Try it:
Extract all lines that hold "deze" from the records below.

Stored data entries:
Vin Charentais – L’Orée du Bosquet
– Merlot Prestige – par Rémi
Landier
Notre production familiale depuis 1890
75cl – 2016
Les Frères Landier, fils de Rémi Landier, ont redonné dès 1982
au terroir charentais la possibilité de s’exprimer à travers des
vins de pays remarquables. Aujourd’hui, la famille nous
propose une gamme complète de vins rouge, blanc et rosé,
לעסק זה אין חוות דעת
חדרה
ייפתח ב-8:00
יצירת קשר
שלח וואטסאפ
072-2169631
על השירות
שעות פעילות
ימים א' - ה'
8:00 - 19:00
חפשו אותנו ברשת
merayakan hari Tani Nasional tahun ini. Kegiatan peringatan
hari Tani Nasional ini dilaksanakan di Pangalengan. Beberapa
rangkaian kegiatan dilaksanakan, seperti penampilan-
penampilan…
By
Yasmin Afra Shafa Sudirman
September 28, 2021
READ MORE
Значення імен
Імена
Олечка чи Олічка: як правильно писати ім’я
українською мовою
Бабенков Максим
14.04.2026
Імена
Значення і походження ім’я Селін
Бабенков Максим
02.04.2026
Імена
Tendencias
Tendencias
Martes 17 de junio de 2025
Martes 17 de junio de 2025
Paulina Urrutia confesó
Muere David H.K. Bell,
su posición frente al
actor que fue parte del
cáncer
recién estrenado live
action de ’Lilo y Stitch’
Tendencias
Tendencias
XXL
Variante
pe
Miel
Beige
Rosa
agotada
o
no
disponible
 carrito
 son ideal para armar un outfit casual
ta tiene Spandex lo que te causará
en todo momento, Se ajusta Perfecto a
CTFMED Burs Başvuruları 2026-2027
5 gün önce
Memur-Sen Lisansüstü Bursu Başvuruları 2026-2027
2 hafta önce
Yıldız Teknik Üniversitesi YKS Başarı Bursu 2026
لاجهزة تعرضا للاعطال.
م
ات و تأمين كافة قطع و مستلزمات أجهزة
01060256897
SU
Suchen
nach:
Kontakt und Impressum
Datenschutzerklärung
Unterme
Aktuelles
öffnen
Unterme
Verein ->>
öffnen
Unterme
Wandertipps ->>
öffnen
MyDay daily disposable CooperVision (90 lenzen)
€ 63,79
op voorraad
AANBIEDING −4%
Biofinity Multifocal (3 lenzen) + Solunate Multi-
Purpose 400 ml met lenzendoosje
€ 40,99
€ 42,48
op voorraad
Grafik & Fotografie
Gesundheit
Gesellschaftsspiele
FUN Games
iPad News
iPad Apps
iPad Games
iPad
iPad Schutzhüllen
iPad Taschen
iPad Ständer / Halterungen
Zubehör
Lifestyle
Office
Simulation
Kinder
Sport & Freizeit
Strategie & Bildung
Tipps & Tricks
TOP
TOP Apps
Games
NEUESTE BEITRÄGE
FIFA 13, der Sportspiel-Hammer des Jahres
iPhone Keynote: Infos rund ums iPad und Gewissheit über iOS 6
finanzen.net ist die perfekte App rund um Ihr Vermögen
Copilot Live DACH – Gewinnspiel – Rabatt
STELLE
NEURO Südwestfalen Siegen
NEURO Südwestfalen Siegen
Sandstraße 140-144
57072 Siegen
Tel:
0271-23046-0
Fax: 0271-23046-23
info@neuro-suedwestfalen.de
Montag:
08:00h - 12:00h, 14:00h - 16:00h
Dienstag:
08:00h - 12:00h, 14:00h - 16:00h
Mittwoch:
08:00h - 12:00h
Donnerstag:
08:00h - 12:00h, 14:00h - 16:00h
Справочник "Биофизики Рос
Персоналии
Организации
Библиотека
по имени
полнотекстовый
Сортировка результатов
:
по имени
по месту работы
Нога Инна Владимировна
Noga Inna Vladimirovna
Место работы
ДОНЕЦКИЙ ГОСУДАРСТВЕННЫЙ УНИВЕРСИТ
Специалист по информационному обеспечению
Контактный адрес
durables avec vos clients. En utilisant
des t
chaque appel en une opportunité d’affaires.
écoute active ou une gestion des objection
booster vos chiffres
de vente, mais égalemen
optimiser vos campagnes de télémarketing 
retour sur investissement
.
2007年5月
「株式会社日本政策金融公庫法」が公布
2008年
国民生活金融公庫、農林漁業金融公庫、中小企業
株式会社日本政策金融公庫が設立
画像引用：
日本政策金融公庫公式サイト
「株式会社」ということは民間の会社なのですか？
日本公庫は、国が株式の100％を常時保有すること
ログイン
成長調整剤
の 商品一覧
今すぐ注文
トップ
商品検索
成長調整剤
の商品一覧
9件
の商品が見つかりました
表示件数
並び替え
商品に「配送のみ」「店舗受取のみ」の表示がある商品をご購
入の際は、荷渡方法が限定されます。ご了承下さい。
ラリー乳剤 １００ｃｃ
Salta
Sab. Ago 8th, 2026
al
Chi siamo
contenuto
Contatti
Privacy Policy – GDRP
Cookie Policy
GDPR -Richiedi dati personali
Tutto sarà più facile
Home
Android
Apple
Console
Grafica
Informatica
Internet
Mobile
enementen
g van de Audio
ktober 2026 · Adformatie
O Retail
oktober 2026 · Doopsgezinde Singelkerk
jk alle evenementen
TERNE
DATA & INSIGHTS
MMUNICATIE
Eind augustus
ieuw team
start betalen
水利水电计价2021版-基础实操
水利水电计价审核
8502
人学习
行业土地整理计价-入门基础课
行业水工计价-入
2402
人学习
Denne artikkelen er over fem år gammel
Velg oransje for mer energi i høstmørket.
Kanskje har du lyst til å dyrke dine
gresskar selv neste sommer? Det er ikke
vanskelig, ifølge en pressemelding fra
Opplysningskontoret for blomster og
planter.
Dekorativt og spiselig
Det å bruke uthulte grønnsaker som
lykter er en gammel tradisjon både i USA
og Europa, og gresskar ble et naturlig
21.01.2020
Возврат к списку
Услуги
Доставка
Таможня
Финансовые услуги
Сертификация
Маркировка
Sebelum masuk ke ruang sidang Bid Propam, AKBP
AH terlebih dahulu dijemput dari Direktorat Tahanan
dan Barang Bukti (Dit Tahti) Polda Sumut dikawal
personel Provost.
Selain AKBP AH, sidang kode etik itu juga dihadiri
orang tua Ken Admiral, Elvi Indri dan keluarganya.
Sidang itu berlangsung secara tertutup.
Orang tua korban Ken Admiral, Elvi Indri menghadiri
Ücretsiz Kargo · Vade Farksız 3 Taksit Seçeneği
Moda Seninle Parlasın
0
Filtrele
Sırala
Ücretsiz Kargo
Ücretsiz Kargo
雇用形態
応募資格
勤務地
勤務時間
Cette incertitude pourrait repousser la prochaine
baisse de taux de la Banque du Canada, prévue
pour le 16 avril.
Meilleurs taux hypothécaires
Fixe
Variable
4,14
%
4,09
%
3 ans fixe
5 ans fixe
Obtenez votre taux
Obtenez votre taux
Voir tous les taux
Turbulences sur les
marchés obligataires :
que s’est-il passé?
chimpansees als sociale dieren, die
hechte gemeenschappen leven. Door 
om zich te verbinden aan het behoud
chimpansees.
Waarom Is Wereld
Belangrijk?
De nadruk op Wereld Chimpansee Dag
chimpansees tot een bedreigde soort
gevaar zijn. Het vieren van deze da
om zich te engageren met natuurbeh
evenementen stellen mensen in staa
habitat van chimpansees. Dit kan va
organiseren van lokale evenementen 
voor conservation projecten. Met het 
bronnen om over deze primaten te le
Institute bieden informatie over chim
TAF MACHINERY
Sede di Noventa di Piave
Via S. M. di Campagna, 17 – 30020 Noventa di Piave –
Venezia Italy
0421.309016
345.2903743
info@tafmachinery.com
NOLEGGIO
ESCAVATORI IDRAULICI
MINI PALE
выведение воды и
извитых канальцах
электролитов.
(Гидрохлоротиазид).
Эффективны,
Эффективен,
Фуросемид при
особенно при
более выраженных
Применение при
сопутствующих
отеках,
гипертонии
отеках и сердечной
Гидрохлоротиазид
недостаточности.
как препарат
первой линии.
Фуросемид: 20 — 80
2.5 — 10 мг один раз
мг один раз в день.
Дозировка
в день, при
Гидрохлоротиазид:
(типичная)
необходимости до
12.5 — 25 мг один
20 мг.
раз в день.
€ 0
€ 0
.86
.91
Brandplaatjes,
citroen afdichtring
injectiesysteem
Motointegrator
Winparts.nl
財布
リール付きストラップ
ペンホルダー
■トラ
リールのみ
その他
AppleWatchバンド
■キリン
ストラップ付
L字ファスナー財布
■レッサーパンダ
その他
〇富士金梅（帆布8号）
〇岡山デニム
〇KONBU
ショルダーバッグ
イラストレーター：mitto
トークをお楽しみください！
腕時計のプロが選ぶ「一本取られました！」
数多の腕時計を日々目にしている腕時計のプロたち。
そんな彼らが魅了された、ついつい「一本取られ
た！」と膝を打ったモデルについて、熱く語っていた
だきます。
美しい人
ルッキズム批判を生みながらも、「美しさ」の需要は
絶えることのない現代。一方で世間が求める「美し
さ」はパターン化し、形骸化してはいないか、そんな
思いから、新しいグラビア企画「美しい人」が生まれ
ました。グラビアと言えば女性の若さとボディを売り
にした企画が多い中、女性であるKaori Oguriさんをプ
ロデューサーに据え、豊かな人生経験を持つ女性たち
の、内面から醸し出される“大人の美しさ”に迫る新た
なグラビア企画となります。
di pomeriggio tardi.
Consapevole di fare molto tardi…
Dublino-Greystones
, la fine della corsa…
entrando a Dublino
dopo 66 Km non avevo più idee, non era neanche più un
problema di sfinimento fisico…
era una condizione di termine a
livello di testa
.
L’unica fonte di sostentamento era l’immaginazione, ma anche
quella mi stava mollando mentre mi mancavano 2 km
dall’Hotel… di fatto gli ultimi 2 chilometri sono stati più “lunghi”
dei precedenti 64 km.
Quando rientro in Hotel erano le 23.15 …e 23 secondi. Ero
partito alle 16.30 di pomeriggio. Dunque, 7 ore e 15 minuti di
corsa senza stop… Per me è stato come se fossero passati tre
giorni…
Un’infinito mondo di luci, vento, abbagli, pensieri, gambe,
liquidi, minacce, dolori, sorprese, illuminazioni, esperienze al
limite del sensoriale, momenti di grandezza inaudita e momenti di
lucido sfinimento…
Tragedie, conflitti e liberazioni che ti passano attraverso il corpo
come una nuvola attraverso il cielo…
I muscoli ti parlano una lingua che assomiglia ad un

Answer to this task:
gevaar zijn. Het vieren van deze da
bronnen om over deze primaten te le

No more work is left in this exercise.